[Data excerpts]
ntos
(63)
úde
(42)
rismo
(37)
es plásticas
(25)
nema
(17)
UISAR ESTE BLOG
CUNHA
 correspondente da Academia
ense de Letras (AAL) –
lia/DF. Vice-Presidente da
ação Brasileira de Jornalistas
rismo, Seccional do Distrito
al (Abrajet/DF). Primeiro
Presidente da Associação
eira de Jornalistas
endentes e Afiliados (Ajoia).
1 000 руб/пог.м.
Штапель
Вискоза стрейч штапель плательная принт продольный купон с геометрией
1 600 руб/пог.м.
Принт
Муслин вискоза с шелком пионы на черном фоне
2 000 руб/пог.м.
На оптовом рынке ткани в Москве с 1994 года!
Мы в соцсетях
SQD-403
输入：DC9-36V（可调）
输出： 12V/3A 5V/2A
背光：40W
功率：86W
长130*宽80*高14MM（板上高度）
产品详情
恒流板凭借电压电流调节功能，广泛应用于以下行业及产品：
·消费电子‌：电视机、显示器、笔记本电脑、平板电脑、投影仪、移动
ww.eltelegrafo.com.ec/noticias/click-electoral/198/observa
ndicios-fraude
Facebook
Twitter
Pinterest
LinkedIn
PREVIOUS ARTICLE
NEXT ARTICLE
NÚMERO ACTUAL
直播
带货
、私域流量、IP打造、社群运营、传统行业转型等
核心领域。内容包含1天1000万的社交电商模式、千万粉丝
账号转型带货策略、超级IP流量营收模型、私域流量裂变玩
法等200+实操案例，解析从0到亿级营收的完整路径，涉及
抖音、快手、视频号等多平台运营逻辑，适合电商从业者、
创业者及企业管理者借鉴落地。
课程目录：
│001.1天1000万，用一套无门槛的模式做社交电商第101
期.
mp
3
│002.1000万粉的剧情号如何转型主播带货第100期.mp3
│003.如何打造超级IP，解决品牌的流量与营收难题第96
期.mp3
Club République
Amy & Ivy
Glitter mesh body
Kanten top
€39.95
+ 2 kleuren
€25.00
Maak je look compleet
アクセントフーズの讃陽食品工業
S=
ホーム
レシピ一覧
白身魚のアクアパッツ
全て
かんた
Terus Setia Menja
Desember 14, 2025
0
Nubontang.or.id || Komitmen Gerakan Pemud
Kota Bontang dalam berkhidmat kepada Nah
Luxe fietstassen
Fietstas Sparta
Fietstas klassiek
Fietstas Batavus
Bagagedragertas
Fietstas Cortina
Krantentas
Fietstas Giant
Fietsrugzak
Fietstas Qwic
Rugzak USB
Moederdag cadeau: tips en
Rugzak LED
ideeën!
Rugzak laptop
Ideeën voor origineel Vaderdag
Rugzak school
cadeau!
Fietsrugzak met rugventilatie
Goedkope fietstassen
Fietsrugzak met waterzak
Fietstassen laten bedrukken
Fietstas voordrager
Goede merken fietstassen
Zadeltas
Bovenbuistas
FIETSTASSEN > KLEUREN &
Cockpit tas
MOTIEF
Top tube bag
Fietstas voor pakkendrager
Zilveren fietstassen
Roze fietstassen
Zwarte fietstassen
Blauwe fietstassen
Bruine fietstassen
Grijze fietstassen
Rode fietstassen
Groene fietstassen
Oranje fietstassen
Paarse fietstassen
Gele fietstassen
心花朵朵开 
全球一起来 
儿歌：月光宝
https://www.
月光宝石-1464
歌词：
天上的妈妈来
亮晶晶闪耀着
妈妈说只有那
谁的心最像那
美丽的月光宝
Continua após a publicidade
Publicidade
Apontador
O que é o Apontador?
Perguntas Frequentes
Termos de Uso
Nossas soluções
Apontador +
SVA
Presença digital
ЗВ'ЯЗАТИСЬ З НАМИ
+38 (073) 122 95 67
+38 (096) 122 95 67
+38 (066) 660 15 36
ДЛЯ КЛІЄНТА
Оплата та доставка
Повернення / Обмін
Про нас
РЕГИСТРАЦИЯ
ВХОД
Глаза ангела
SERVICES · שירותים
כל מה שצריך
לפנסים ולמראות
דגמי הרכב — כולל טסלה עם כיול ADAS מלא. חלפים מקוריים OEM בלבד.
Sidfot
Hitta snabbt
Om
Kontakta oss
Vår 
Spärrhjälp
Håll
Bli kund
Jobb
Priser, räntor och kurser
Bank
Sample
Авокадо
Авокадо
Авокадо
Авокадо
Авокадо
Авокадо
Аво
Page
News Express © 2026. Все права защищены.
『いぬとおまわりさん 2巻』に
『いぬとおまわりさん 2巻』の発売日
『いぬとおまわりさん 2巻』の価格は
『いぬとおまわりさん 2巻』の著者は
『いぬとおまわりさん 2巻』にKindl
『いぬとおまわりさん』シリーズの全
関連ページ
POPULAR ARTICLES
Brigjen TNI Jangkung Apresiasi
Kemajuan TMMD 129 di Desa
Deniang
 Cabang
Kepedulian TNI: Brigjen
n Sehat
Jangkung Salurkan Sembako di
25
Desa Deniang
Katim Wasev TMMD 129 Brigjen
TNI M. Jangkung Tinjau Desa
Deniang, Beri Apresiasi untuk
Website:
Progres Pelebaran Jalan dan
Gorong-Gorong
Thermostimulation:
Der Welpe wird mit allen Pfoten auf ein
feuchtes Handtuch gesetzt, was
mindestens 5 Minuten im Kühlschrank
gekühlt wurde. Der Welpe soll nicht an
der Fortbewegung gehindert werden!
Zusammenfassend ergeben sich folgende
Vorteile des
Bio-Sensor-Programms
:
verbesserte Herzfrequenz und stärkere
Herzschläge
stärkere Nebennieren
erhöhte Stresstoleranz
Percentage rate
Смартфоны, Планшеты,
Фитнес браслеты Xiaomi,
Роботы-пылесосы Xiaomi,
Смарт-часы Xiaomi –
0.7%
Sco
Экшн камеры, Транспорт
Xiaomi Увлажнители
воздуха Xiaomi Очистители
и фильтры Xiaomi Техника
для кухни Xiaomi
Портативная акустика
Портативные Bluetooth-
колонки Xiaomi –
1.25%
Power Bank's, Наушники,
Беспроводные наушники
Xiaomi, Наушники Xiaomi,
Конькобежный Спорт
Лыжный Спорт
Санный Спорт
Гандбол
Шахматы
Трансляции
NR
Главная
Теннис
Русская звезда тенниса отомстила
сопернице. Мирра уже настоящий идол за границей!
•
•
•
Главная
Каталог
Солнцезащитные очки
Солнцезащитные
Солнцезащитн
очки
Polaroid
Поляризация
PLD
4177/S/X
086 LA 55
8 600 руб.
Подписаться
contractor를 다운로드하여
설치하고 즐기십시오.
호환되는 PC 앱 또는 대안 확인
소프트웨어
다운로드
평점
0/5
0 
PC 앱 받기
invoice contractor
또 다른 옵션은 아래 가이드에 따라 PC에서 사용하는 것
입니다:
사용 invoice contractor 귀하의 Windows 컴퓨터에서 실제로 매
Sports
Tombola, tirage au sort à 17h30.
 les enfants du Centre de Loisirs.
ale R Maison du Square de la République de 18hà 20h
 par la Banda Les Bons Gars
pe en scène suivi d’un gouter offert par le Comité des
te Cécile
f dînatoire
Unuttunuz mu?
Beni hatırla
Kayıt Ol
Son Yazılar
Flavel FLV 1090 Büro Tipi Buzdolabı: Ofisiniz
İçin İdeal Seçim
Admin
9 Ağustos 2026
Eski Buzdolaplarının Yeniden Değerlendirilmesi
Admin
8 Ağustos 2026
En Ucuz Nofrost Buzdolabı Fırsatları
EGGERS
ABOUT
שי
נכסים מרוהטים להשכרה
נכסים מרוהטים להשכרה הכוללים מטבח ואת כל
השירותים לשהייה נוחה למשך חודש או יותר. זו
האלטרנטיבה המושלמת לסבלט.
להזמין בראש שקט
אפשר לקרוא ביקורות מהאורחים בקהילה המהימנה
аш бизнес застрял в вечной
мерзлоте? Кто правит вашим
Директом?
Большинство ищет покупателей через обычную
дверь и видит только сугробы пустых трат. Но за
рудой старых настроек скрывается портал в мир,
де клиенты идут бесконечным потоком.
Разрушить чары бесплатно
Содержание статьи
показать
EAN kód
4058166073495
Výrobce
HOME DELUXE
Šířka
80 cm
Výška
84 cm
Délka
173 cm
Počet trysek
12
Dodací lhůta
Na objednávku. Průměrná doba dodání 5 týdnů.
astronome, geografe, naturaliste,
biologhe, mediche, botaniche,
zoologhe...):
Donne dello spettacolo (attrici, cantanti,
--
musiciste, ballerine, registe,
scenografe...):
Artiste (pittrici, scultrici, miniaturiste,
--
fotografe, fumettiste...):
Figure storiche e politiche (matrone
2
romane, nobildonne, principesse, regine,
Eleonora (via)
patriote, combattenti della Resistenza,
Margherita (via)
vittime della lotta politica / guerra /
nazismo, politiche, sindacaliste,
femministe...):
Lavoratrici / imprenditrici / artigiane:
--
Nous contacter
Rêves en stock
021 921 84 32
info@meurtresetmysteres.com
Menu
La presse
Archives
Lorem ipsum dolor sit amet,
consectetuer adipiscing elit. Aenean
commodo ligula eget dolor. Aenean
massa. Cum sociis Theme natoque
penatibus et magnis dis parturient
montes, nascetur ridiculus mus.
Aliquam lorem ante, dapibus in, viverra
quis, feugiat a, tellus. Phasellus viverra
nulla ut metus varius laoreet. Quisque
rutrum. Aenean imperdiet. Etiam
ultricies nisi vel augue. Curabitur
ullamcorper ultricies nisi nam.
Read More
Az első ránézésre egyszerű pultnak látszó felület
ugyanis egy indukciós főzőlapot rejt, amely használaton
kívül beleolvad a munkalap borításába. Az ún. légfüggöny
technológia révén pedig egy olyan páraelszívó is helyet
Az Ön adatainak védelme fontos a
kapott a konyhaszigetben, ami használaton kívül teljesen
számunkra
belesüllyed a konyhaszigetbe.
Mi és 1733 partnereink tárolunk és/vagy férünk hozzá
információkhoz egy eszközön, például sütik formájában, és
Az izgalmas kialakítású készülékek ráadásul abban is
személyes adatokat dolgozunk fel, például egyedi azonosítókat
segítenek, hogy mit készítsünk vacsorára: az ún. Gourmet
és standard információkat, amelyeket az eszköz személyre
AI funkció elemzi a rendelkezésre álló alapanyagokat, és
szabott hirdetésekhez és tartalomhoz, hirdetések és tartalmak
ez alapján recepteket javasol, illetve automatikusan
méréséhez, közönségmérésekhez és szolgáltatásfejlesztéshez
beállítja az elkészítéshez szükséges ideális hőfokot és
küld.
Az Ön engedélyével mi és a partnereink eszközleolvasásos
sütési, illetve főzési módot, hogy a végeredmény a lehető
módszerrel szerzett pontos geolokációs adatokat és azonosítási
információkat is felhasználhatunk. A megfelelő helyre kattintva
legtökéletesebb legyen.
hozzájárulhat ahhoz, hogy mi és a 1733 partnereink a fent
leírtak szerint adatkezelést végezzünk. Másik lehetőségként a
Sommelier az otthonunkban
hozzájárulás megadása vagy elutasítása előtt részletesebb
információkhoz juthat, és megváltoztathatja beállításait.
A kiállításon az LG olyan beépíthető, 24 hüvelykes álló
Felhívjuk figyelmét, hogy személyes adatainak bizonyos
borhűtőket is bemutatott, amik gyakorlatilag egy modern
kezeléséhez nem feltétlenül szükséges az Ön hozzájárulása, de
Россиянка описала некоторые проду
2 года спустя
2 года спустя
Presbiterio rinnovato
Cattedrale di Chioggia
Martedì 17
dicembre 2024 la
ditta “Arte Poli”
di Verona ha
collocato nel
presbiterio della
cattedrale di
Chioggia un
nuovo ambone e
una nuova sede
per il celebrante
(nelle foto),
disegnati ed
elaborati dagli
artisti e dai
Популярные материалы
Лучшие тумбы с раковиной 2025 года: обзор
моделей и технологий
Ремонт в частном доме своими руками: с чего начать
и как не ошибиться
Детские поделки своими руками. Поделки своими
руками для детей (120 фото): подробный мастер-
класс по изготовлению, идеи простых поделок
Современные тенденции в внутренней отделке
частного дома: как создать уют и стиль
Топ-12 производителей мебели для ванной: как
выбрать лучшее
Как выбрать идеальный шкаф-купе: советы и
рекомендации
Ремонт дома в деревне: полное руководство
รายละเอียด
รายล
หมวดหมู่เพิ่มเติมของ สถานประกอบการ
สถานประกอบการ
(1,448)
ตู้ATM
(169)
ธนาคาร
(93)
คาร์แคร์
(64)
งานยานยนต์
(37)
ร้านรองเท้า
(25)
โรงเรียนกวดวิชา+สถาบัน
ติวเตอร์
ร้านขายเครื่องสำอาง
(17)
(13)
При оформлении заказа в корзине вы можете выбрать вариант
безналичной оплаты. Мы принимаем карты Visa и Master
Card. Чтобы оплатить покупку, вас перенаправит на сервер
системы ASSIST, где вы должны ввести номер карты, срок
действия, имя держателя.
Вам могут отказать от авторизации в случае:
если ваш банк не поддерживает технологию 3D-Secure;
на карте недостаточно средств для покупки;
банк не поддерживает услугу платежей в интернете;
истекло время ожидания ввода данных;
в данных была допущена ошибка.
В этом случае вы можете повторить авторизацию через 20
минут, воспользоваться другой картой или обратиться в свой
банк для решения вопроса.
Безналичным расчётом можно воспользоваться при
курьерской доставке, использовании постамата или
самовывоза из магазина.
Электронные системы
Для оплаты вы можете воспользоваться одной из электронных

What you have to do.
The lines to copy are those above that contain "della".

Your solution.
patriote, combattenti della Resistenza,
vittime della lotta politica / guerra /
presbiterio della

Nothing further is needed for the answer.